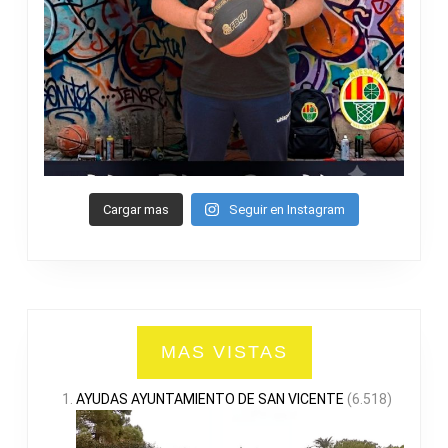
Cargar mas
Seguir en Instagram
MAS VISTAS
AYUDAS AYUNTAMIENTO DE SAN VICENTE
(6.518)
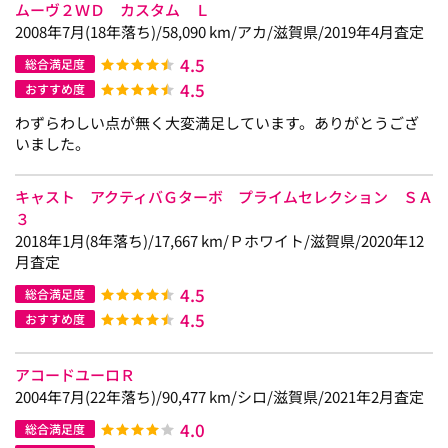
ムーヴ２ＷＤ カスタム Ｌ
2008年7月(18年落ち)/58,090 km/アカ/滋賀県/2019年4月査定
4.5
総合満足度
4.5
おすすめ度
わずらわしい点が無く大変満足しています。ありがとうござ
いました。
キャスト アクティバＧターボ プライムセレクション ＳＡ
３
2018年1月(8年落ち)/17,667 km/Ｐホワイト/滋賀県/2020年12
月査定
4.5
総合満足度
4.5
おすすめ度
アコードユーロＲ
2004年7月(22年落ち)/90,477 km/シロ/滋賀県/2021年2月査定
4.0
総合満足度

==

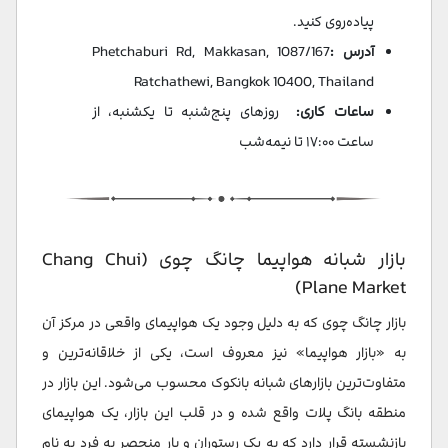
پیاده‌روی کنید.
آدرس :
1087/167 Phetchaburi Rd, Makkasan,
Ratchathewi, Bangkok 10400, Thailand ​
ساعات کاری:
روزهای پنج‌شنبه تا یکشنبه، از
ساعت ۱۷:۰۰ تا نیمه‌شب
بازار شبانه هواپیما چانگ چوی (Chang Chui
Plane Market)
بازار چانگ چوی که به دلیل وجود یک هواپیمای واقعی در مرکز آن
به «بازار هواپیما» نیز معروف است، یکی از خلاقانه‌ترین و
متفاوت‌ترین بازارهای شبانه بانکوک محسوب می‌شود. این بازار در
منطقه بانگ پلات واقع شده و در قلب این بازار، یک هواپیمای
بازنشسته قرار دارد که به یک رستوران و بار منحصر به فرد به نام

What the task asks:
Select the lines from the entries that include the word "بازار".

Task result:
بازار شبانه هواپیما چانگ چوی (Chang Chui
بازار چانگ چوی که به دلیل وجود یک هواپیمای واقعی در مرکز آن
به «بازار هواپیما» نیز معروف است، یکی از خلاقانه‌ترین و
متفاوت‌ترین بازارهای شبانه بانکوک محسوب می‌شود. این بازار در
منطقه بانگ پلات واقع شده و در قلب این بازار، یک هواپیمای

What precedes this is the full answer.